Arduino pitch detection in realtime (using autocorrelation and peak detection)

Hello,

I'm trying to edit the code below to make it work for an analog signal from a microphone. The goal is to detect the fundamental frequency in realtime using autocorrelation and peak detection. I'm expecting multiple harmonics, that is why i'm using this algorithm and not a frequencycounter for example. I'm encountering a number of problems:

Due to the fact that this code is using the datatype unsigned char (the rawData array), i'm not sure how to implement readings from the analog port. How do i adjust the code to make it work for analog values?
Next to that, i've noticed that the array uses a lot of memory. I'd like to know if there is a way to handle individual values, instead of saving them all to an array first. I've tried to fill the array with analog values devided by 4, and also added some code to start recording when a certain level is reached. These changes were not succesfull.

The code was written by akellyirl and revised by robtillaart. I'm an engineering student and have basic knowledge about programming Arduino and maths concerning pitch detection. Please have a look at the code below and thank you in advance. I've also attached the link to the original topic:
https://forum.arduino.cc/index.php?topic=195085.0

//    FILE: frequencyDSP.ino
//  AUTHOR: rob tillaart (org version akellyirl)
// VERSION: 0.1.03
// PURPOSE: frequency analysis using DSP
//    DATE: 2013-10-27
//     URL: http://www.instructables.com/id/Reliable-Frequency-Detection-Using-DSP-Techniques

#include "sample.h"

void setup()
{
  Serial.begin(115200);
  Serial.println("FrequencyDSP");
  Serial.println("------------");

  uint32_t start = millis();
  float fr = autoCorrelateFrequency(rawData, sizeof(rawData), 22050);
  uint32_t stop = millis();

  Serial.print("freq:\t");
  Serial.println(fr);
  Serial.print("time:\t");
  Serial.println(stop - start);
}

void loop()
{
}

float autoCorrelateFrequency(char * sample, int len, float sampleFreq)
{
  long sum = 0;
  long sum_old = 0;
  int thresh = 0;
  byte pd_state = 0;
  int period = 0;  // 0 results in inf

  // Autocorrelation
  for (int i=0; i < len && (pd_state != 3); i++)
  {
    sum_old = sum;
    sum = 0;

    for (int k=0; k <len-i; k++)
    {
      sum += (rawData[k]) * (rawData[k+i]);
    }
    sum /= 256;

    // Peak Detect State Machine
    // 0: initial, set threshold
    // 1: detect positive slope
    // 2: detect negative slope
    // 3: peak found
    if (pd_state == 0)
    {
      thresh = sum / 2;
      pd_state = 1;
    }
    else if (pd_state == 1 && (sum > thresh) && (sum - sum_old) > 0)
    {
      pd_state = 2;
    }
    else if (pd_state == 2 && (sum - sum_old) <= 0)
    {
      period = i;
      pd_state = 3;
    }
  }

  return sampleFreq/period;
}

Hello again,

Some extra information that could be usefull. I'm using the Arduino Uno and the microphone is a simple MAX9812 mic with a fixed gain of 20 dB.

Greetings,
Bart

The analog examples in the IDE show you exactly how to implement an analog input.

Paul

I'd like to know if there is a way to handle individual values, instead of saving them all to an array first.

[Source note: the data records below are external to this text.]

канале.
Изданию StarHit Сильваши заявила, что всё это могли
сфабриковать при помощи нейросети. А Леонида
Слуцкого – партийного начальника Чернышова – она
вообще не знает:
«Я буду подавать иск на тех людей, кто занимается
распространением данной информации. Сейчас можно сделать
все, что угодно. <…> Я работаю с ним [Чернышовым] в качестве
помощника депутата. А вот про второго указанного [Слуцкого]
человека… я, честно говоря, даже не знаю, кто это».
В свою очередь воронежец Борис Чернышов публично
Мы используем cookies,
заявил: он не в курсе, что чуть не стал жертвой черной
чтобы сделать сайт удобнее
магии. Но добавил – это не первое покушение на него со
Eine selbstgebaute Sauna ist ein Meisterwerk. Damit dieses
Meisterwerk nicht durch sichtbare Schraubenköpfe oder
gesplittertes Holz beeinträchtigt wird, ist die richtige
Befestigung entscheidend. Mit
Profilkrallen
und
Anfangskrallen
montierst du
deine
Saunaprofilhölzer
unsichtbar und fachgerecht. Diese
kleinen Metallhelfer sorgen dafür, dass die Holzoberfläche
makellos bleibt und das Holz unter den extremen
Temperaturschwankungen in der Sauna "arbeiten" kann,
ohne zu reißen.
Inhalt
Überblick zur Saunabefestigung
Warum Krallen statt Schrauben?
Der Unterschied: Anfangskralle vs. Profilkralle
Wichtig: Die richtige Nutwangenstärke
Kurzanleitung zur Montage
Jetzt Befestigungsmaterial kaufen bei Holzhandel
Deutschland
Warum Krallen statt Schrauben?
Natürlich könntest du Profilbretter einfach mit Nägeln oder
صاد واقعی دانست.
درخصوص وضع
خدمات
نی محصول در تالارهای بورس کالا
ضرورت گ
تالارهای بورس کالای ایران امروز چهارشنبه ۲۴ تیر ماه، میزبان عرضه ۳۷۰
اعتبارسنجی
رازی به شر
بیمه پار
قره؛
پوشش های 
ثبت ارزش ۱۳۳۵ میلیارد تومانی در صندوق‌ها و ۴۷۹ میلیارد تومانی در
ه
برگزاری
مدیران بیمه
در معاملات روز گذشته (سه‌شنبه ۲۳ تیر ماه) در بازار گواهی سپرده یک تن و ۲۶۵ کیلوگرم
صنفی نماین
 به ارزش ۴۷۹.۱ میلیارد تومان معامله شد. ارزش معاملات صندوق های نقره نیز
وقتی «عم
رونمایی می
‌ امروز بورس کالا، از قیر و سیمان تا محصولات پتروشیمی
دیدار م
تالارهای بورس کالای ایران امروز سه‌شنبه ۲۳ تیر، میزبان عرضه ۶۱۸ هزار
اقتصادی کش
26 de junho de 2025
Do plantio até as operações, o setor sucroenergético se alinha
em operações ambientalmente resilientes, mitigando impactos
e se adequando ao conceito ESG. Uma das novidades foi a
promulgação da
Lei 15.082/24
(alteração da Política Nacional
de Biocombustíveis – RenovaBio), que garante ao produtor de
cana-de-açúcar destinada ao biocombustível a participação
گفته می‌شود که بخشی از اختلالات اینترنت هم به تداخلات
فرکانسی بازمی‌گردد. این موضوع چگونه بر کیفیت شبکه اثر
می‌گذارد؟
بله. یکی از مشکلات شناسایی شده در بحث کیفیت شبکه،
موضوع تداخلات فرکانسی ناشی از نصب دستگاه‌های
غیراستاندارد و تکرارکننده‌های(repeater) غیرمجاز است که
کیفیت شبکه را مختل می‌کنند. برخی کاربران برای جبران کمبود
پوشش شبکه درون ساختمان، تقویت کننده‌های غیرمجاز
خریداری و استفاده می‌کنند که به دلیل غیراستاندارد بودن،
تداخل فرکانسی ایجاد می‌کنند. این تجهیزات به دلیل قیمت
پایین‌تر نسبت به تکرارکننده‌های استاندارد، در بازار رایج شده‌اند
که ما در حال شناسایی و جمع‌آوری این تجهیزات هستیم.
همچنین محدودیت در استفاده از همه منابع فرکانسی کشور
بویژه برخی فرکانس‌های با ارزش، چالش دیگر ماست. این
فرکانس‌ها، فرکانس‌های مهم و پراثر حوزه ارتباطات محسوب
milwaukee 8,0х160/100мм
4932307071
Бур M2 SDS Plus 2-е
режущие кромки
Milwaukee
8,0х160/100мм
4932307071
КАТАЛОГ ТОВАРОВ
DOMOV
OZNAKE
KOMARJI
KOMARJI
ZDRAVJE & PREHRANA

If you don’t store all the values in an array how are you going to search for a peak or do an auto correction? You need to know the history of the waveform to make it work.
You could implement a circular buffer to store the last N samples that might help but I don’t hold out much hope for your compleat project.

Paul_KD7HB:
The analog examples in the IDE show you exactly how to implement an analog input.

Paul

Thank you Paul, i figured that I can use mapping to fix the unsigned char problem. Am I right?

Grumpy_Mike:
If you don’t store all the values in an array how are you going to search for a peak or do an auto correction? You need to know the history of the waveform to make it work.
You could implement a circular buffer to store the last N samples that might help but I don’t hold out much hope for your compleat project.

Thanks for your quick reply. I don't expect that storing the entire array will cause any problems. Just to be safe, and not run out of memory, I wondered if there was an alternative. What are your reasons for having little hope at succes for this project, and do they change if I use the full array?

Bart

A couple points . . .

  1. rawData is an array of one byte signed integer, not unsigned.

  2. analogRead returns an int (16 bit signed), with 10 bits unsigned significant. The options are to recast this to char and use autoCorrelateFrequency as is or to modify that function to use ints.

  3. To capture an AC audio input, the AC signal needs to be DC biased to the midpoint of the A/D converter and then the offset needs to be subtracted from the digitized value to retain only the AC component. Errors in doing this will significantly degrade the correlator performance.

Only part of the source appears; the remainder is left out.